Default judgment is unavailable to plaintiffs in worker’s compensation actions when the employer has timely answered.

“[W]e first note that nowhere does the statute provide for default judgment.  Additionally, § 102.23(1)(e) expressly provides that the administrative order at issue may only be set aside for the following grounds:  (1) that the Commission acted without or in excess of its powers; (2) that the order was procured by fraud; or (3) that the Commission’s findings of fact do not support the order.  See id.  Indeed, the remedy of default judgment would directly conflict with the scope of judicial review as provided in the statute because it would prevent the trial court from affirming or denying an administrative order in accordance with the mandates outlined in § 102.23(1)(e).”

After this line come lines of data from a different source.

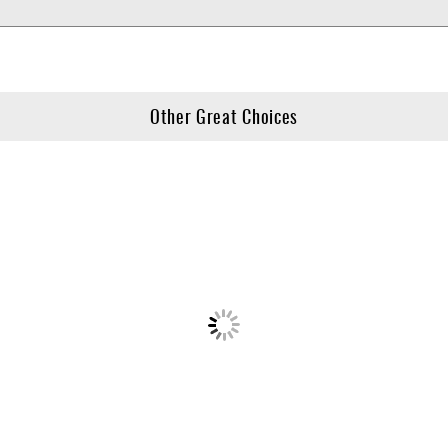
Other Great Choices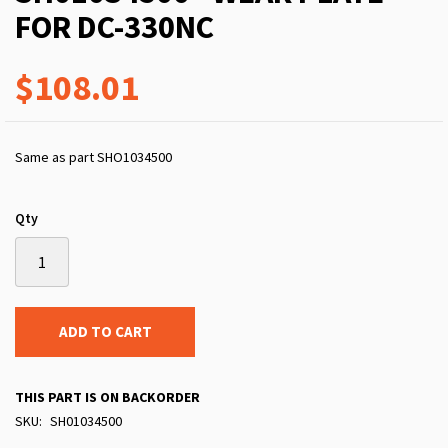
FOR DC-330NC
$108.01
Same as part SHO1034500
Qty
ADD TO CART
THIS PART IS ON BACKORDER
SKU
SH01034500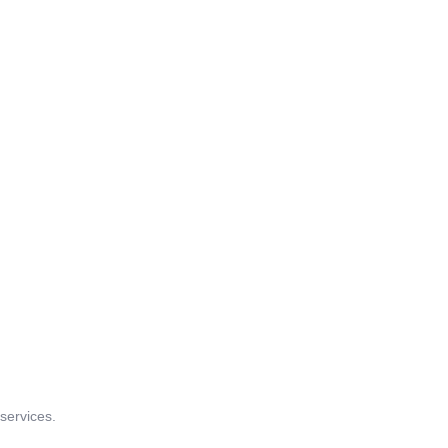
 services.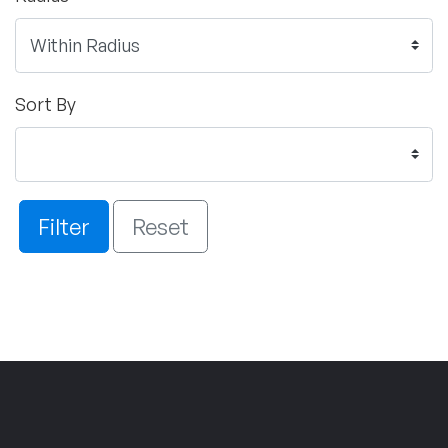
Sort By
Filter
Reset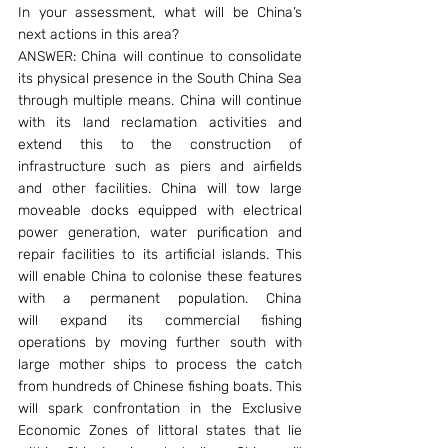
In your assessment, what will be China’s 
next actions in this area?
ANSWER: China will continue to consolidate 
its physical presence in the South China Sea 
through multiple means. China will continue 
with its land reclamation activities and 
extend this to the construction of 
infrastructure such as piers and airfields 
and other facilities. China will tow large 
moveable docks equipped with electrical 
power generation, water purification and 
repair facilities to its artificial islands. This 
will enable China to colonise these features 
with a permanent population. China 
will expand its commercial fishing 
operations by moving further south with 
large mother ships to process the catch 
from hundreds of Chinese fishing boats. This 
will spark confrontation in the Exclusive 
Economic Zones of littoral states that lie 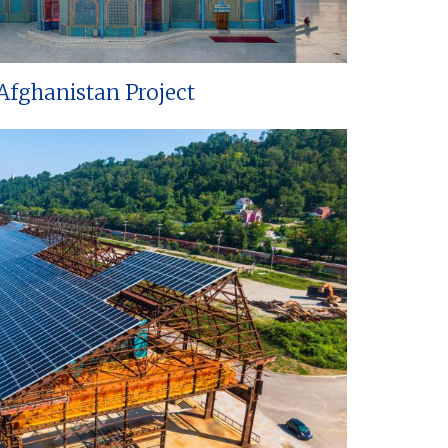
Afghanistan Project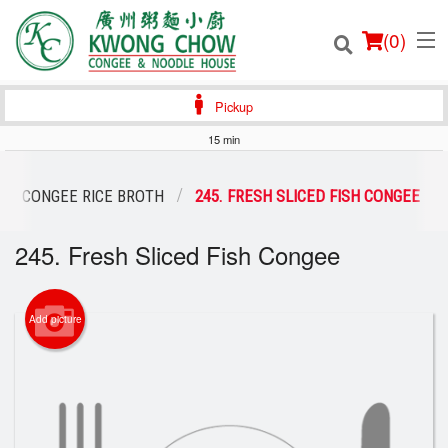
(
0
)
Pickup
15 min
Order Online
CONGEE RICE BROTH
245. FRESH SLICED FISH CONGEE
Location
245. Fresh Sliced Fish Congee
Login
Add picture
Registration
Cart (0)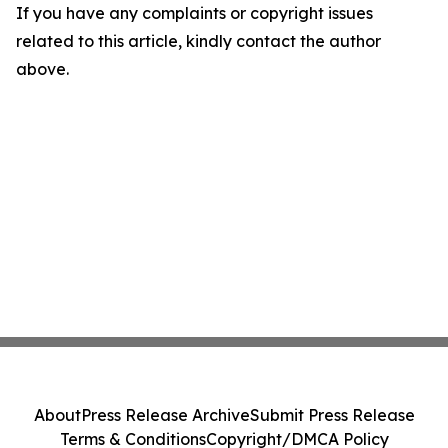
If you have any complaints or copyright issues
related to this article, kindly contact the author
above.
About
Press Release Archive
Submit Press Release
Terms & Conditions
Copyright/DMCA Policy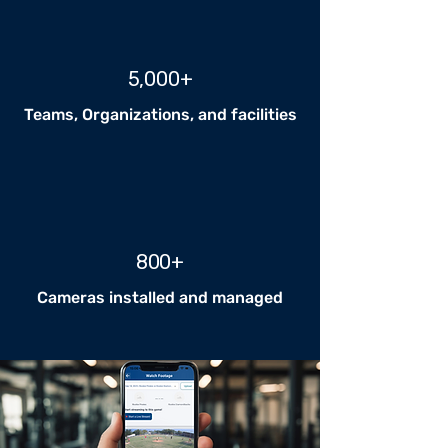
5,000+
Teams, Organizations, and facilities
800+
Cameras installed and managed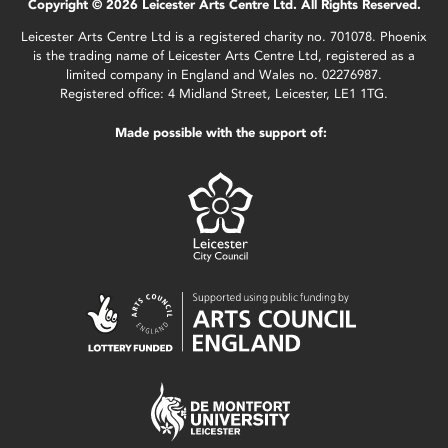
Copyright © 2026 Leicester Arts Centre Ltd. All Rights Reserved.
Leicester Arts Centre Ltd is a registered charity no. 701078. Phoenix
is the trading name of Leicester Arts Centre Ltd, registered as a
limited company in England and Wales no. 02276987.
Registered office: 4 Midland Street, Leicester, LE1 1TG.
Made possible with the support of: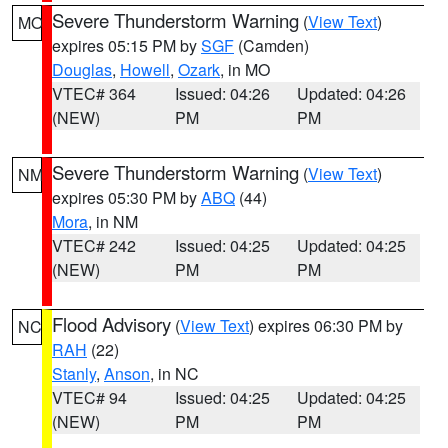
Severe Thunderstorm Warning
(
View Text
)
MO
expires 05:15 PM by
SGF
(Camden)
Douglas
,
Howell
,
Ozark
, in MO
VTEC# 364
Issued: 04:26
Updated: 04:26
(NEW)
PM
PM
Severe Thunderstorm Warning
(
View Text
)
NM
expires 05:30 PM by
ABQ
(44)
Mora
, in NM
VTEC# 242
Issued: 04:25
Updated: 04:25
(NEW)
PM
PM
Flood Advisory
(
View Text
) expires 06:30 PM by
NC
RAH
(22)
Stanly
,
Anson
, in NC
VTEC# 94
Issued: 04:25
Updated: 04:25
(NEW)
PM
PM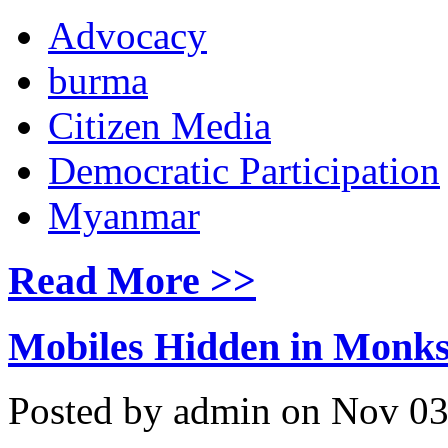
Advocacy
burma
Citizen Media
Democratic Participation
Myanmar
Read More >>
Mobiles Hidden in Monks
Posted by admin on Nov 03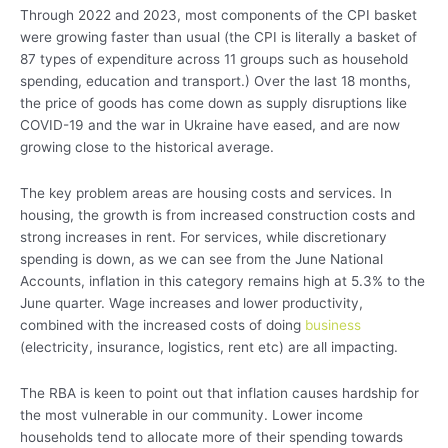
Through 2022 and 2023, most components of the CPI basket
were growing faster than usual (the CPI is literally a basket of
87 types of expenditure across 11 groups such as household
spending, education and transport.) Over the last 18 months,
the price of goods has come down as supply disruptions like
COVID-19 and the war in Ukraine have eased, and are now
growing close to the historical average.
The key problem areas are housing costs and services. In
housing, the growth is from increased construction costs and
strong increases in rent. For services, while discretionary
spending is down, as we can see from the June National
Accounts, inflation in this category remains high at 5.3% to the
June quarter. Wage increases and lower productivity,
combined with the increased costs of doing
business
(electricity, insurance, logistics, rent etc) are all impacting.
The RBA is keen to point out that inflation causes hardship for
the most vulnerable in our community. Lower income
households tend to allocate more of their spending towards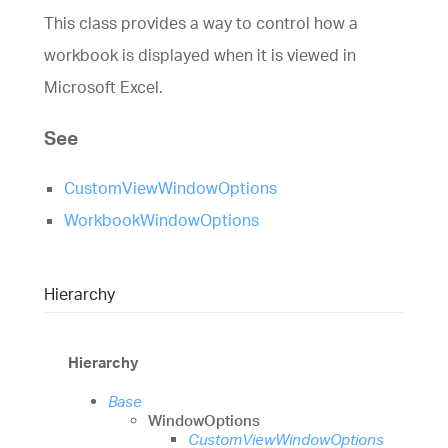
This class provides a way to control how a
workbook is displayed when it is viewed in
Microsoft Excel.
See
CustomViewWindowOptions
WorkbookWindowOptions
Hierarchy
Hierarchy
Base
WindowOptions
CustomViewWindowOptions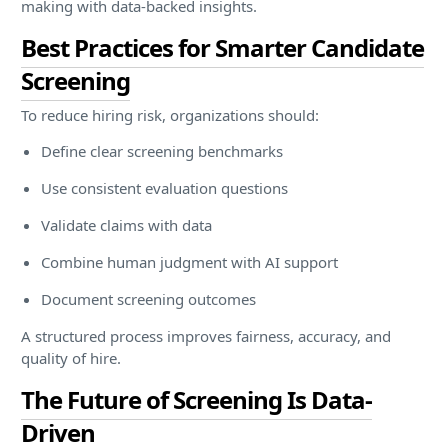
making with data-backed insights.
Best Practices for Smarter Candidate
Screening
To reduce hiring risk, organizations should:
Define clear screening benchmarks
Use consistent evaluation questions
Validate claims with data
Combine human judgment with AI support
Document screening outcomes
A structured process improves fairness, accuracy, and
quality of hire.
The Future of Screening Is Data-
Driven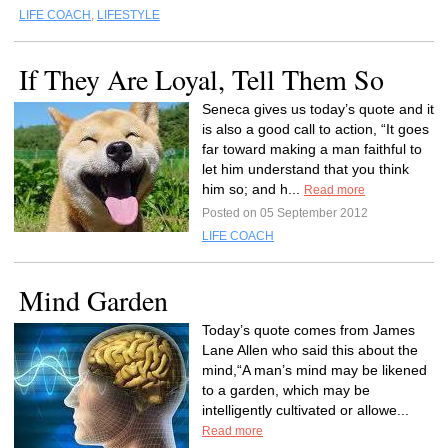
LIFE COACH
,
LIFESTYLE
If They Are Loyal, Tell Them So
Seneca gives us today’s quote and it
is also a good call to action, “It goes
far toward making a man faithful to
let him understand that you think
him so; and h...
Read more
Posted on 05 September 2012
LIFE COACH
Mind Garden
Today’s quote comes from James
Lane Allen who said this about the
mind,“A man’s mind may be likened
to a garden, which may be
intelligently cultivated or allowe...
Read more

“These reasons were dispositive in Wagner v. State of Wisconsin Medical Examining Board, 181 Wis. 2d 633, 638, 642-44, 511 N.W.2d 874 (1994), in which our supreme court held that default judgment is unavailable for administrative proceedings reviewed under Wis. Stat. ch. 227.  Wagner held that default judgment is unavailable for plaintiffs in these proceedings because ch. 227 did not contemplate default judgment as a remedy for plaintiffs seeking review of the agency’s actions, and because default judgment would conflict with the scope of review outlined for ch. 227 proceedings.  See Wagner, 181 Wis. 2d at 642-44. We find these reasons persuasive with regard to the Wis. Stat. § 102.23 action at issue in Ellis’s case.”

Affirmed.

Recommended for publication in the official reports.

2010AP1374 Ellis v. DOA

Dist. I, Milwaukee County, Witkowiak, J., Curley, J.

Attorneys:    For Plaintiff: Ronald Bornstein, Milwaukee; For Defendants: Kevin C. Potter, David A. Hart, III, Madison.